There’s a moment of deafening silence and all I can hear is the thunder of my own heartbeat. He’s warm and solid, still gripping me tight, and for a second I forget who he is to me. When I only want to rest against him, let his heat and solidity protect me from the rest of the world.

Then slowly, but surely, reality winds a cold thread through me. This is Antonio’s funeral and we’re in a church, and I’ve just had sex with my stepson. And if anyone found us here like this…

If I’m hated now, that would be nothing compared to the hate I’d get for that.

He would be fine—men always are—but I would be vilified.

That shouldn’t matter to me—I have my armour after all—but all that hate gets to you after a while.

Not being respectable enough.

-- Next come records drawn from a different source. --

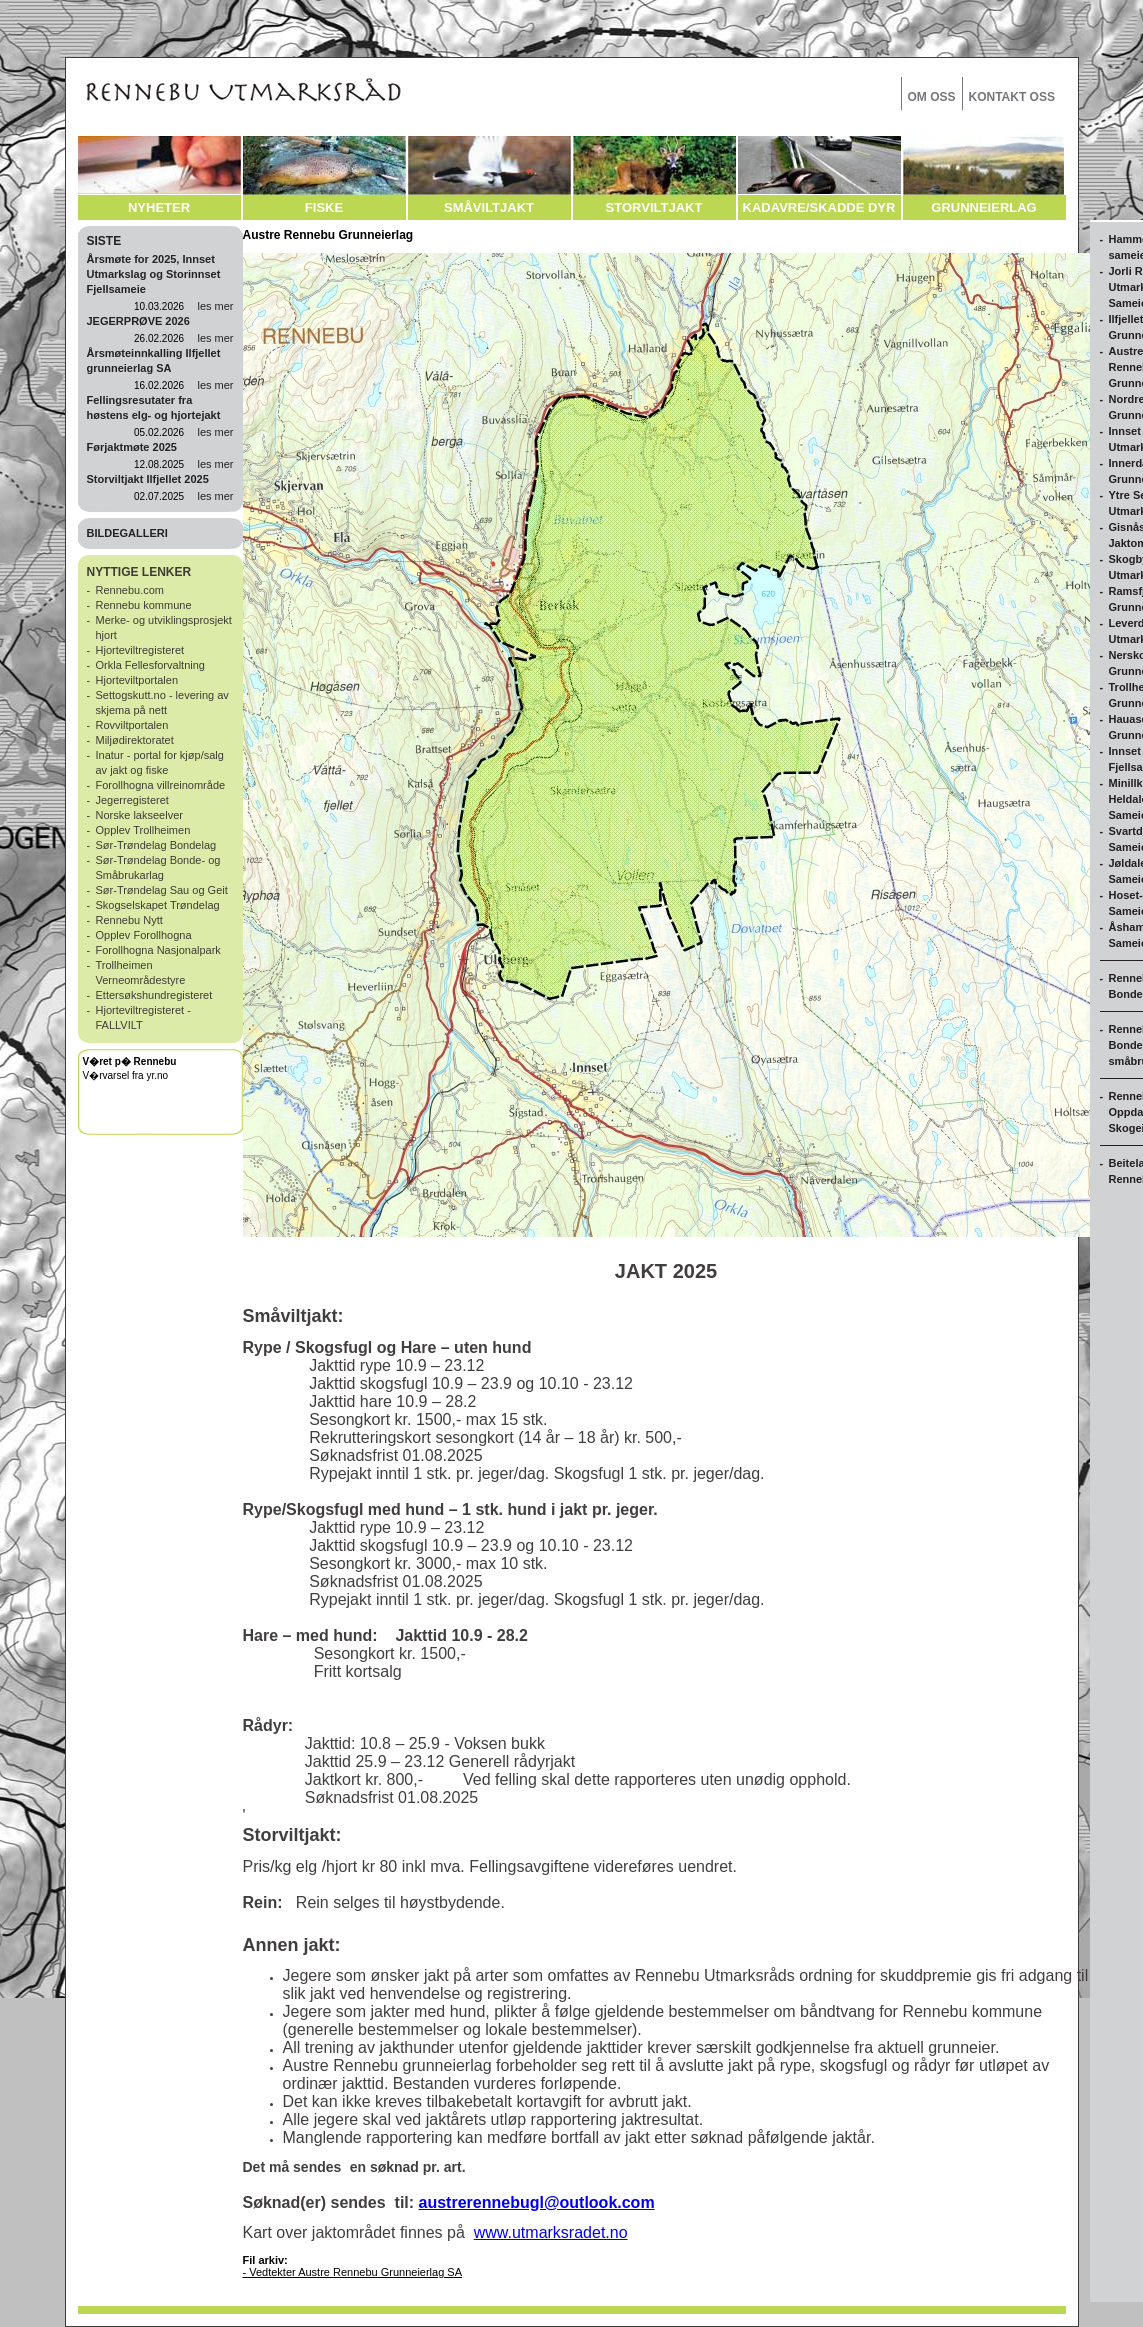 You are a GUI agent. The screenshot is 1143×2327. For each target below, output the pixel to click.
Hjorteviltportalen (137, 680)
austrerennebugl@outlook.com (537, 2202)
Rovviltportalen (132, 725)
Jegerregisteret (132, 800)
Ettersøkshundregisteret (154, 995)
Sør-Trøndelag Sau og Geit (162, 890)
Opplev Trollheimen (143, 830)
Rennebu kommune (144, 605)
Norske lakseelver (139, 815)
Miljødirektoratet (135, 740)
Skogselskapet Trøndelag (158, 905)
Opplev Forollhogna (144, 935)
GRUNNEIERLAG (983, 207)
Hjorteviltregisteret (140, 650)
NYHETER (159, 207)
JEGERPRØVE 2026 (138, 321)
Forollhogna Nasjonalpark (158, 950)
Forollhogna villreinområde (161, 785)
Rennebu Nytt (129, 920)
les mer (215, 306)
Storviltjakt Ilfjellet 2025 (148, 479)
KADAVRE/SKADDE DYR (819, 207)
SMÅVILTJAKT (489, 207)
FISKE (324, 207)
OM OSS (932, 97)
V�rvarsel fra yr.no (126, 1075)
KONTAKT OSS (1012, 97)
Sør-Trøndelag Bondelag (156, 845)
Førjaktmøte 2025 (132, 447)
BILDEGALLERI (127, 533)
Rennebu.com (130, 590)
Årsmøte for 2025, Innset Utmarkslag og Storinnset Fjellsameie (154, 274)
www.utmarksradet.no (551, 2232)
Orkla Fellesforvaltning (150, 665)
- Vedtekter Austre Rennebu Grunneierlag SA (353, 2272)
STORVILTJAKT (654, 207) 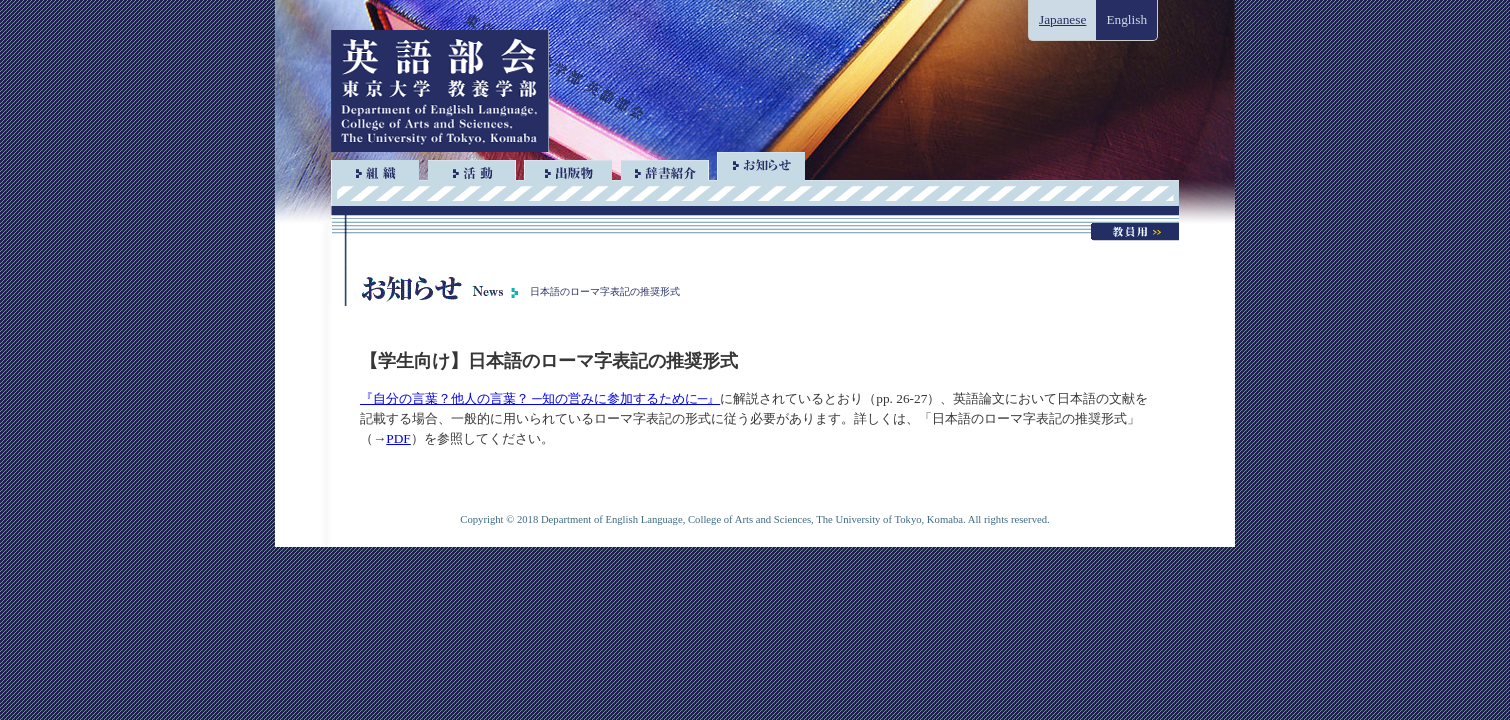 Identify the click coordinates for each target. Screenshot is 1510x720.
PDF (398, 438)
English (1126, 19)
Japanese (1062, 19)
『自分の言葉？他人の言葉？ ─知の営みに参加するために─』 (540, 398) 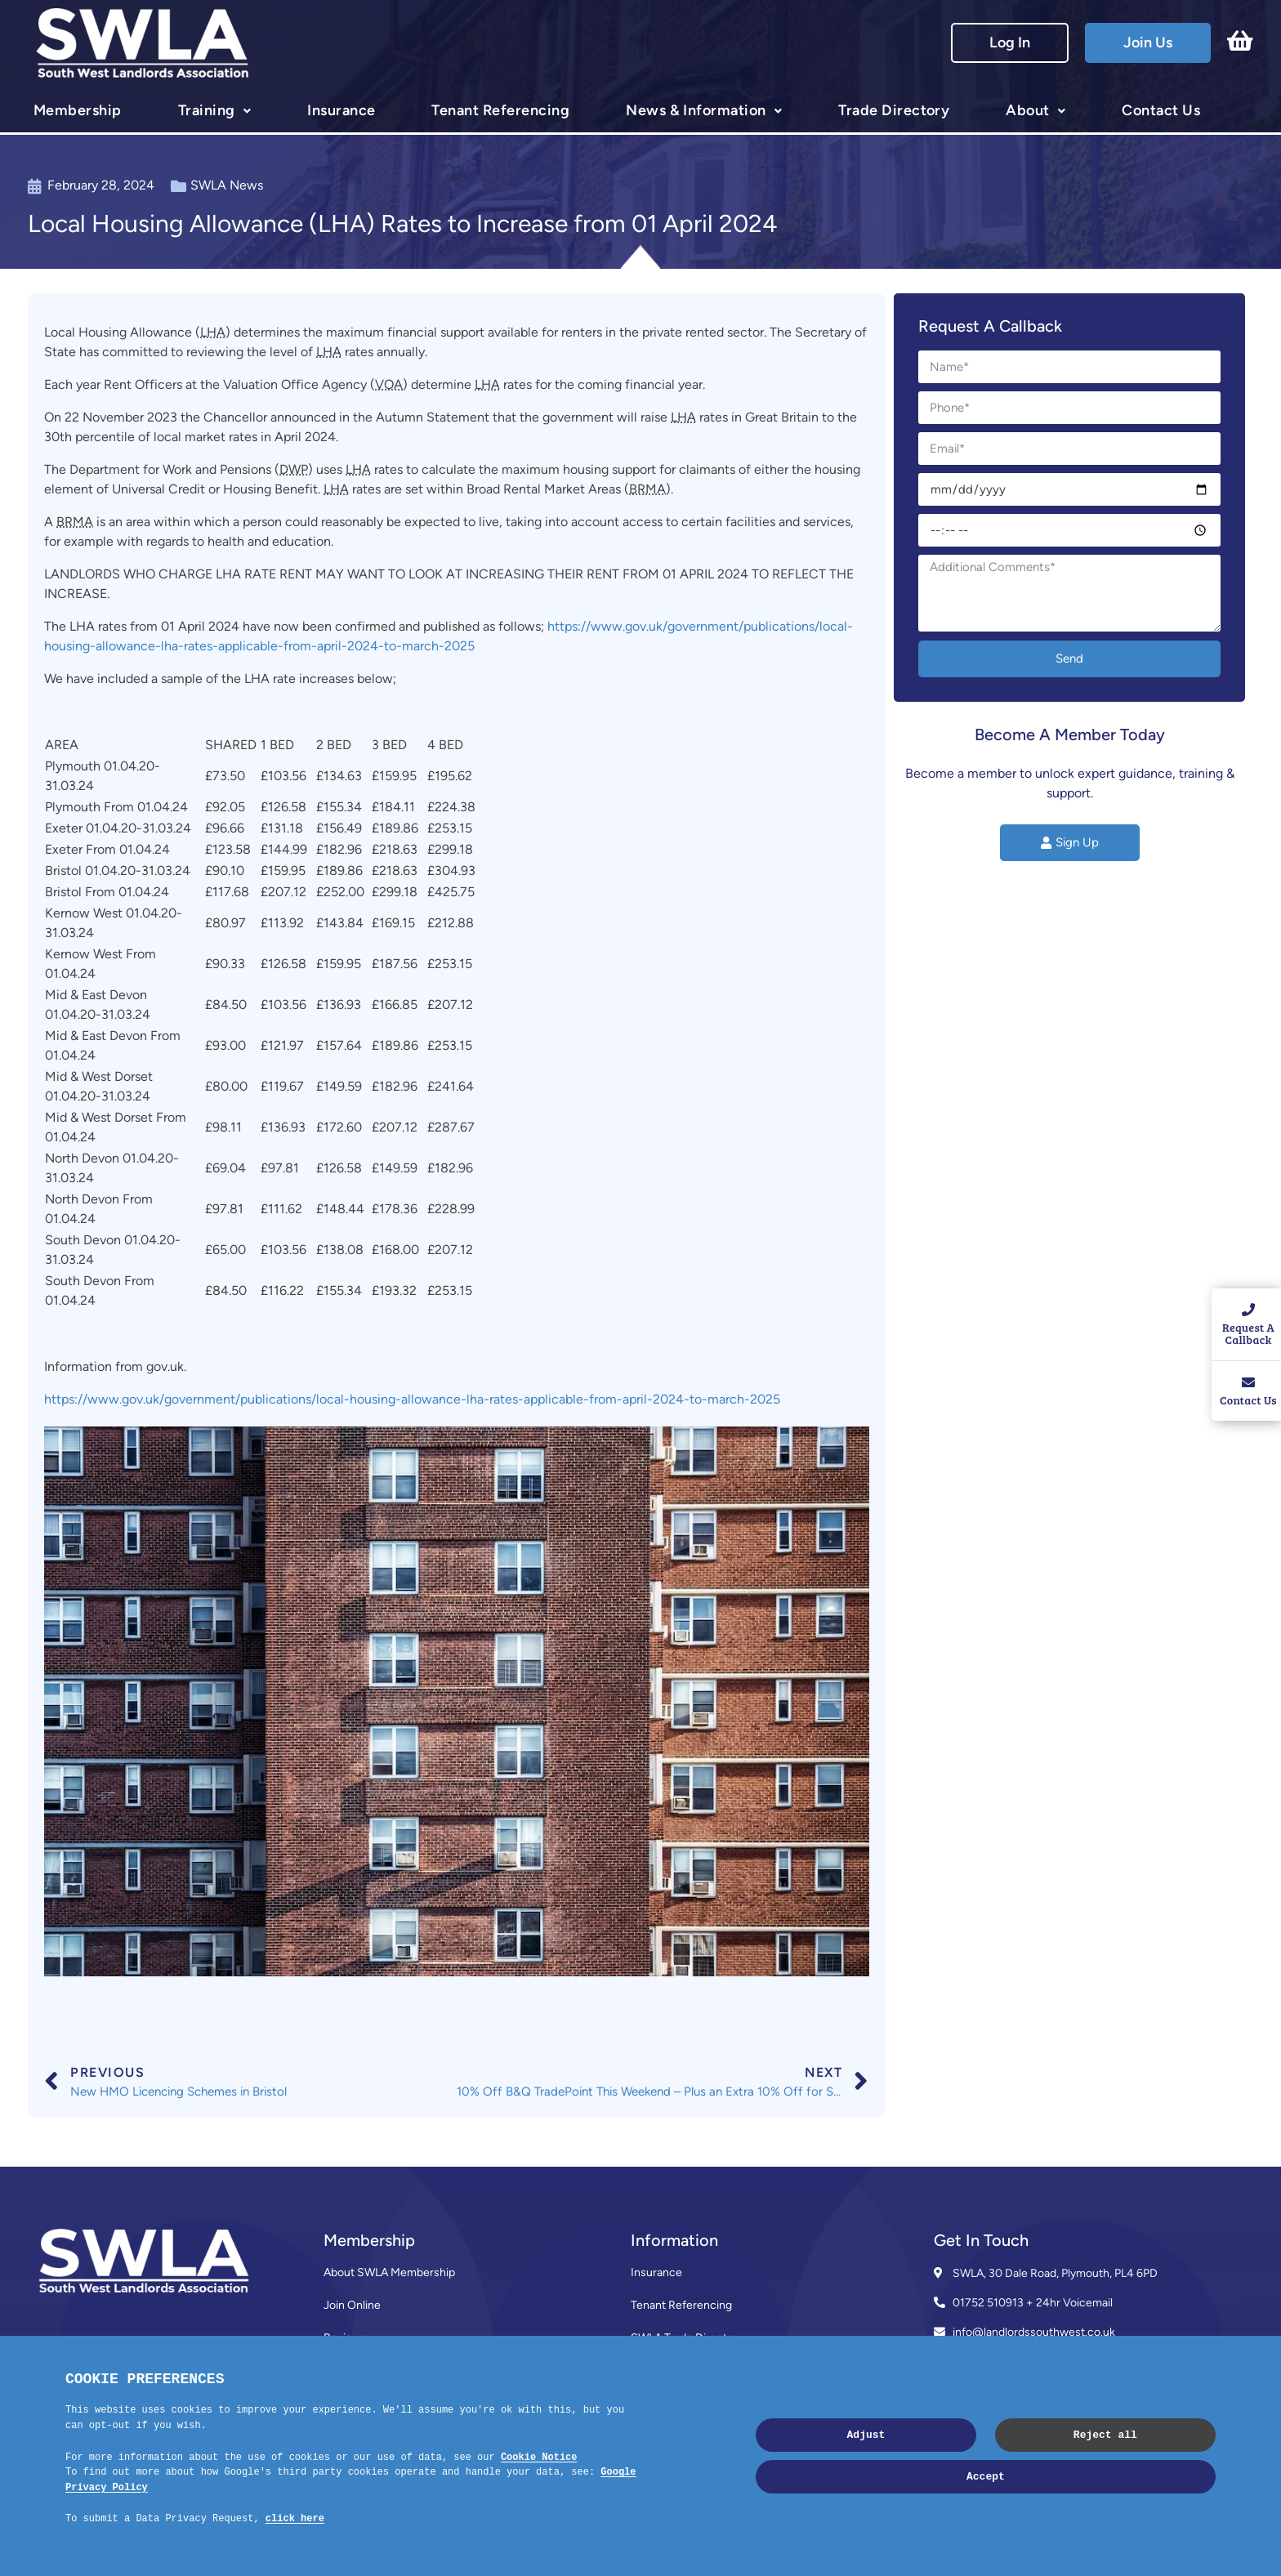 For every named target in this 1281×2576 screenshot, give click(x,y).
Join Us (1147, 42)
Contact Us (1161, 110)
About (1027, 110)
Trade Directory (893, 110)
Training (206, 110)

Not being well behaved enough. Not being good enough.

All I wanted after the funeral was to retire to the Veracruz estate and disappear from public view, safely insulated by Antonio’s money.

Then what I’d planned, once the immediate battle for survival had been won, was to decide how I wanted the rest of my life to look.

I want to go back to complete the education I never finished.

I want to go to university. I want a career. I want a family…

But all of that won’t happen if I’m caught.

Panic sits cold and sharp inside me and I shove a little desperately at him. ‘Please,’ I murmur, in the exact opposite tone to how I begged him not five minutes ago. ‘Let me go.’

For a moment he’s still, then abruptly he withdraws, stepping back and tucking himself away, zipping up the fly of his trousers. I scrabble about, pushing my dress down to cover myself.

He’s staring at me and if I didn’t know any better the expression on his face looks like one of shock. But I do know better. This is Santiago Veracruz and I have just lost the virginity his own father never managed to take, to him. And he hates me.

I can’t bear to hear whatever words are going to come out of his mouth once his shock has worn off, so I pull down my veil and push past him, heading straight to the front of the church just in time for the service.